Work task:
What's needed is an exact retyping of the lines from the start of the listing up to and including the line with "absolutely cause damage. At Stanley", minus any pictures.

Supplied records:

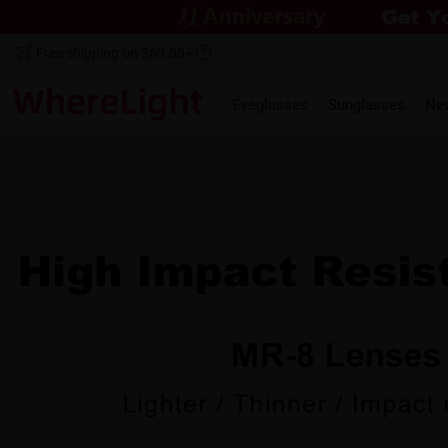
Free shipping on $69.00+
Eyeglasses
Sunglasses
Ne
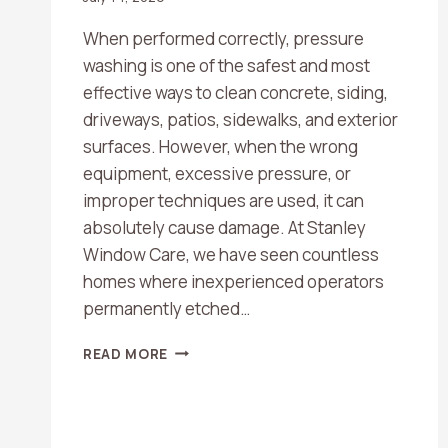
When performed correctly, pressure
washing is one of the safest and most
effective ways to clean concrete, siding,
driveways, patios, sidewalks, and exterior
surfaces. However, when the wrong
equipment, excessive pressure, or
improper techniques are used, it can
absolutely cause damage. At Stanley
Window Care, we have seen countless
homes where inexperienced operators
permanently etched…
CAN
READ MORE
PRESSURE
WASHING
DAMAGE
CONCRETE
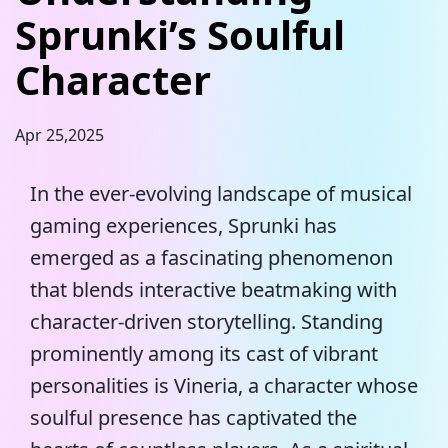
Sprunki’s Soulful
Character
Apr 25,2025
In the ever-evolving landscape of musical
gaming experiences, Sprunki has
emerged as a fascinating phenomenon
that blends interactive beatmaking with
character-driven storytelling. Standing
prominently among its cast of vibrant
personalities is Vineria, a character whose
soulful presence has captivated the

Your solution:
Free shipping on $69.00+
Eyeglasses
Sunglasses
Ne
When performed correctly, pressure
washing is one of the safest and most
effective ways to clean concrete, siding,
driveways, patios, sidewalks, and exterior
surfaces. However, when the wrong
equipment, excessive pressure, or
improper techniques are used, it can
absolutely cause damage. At Stanley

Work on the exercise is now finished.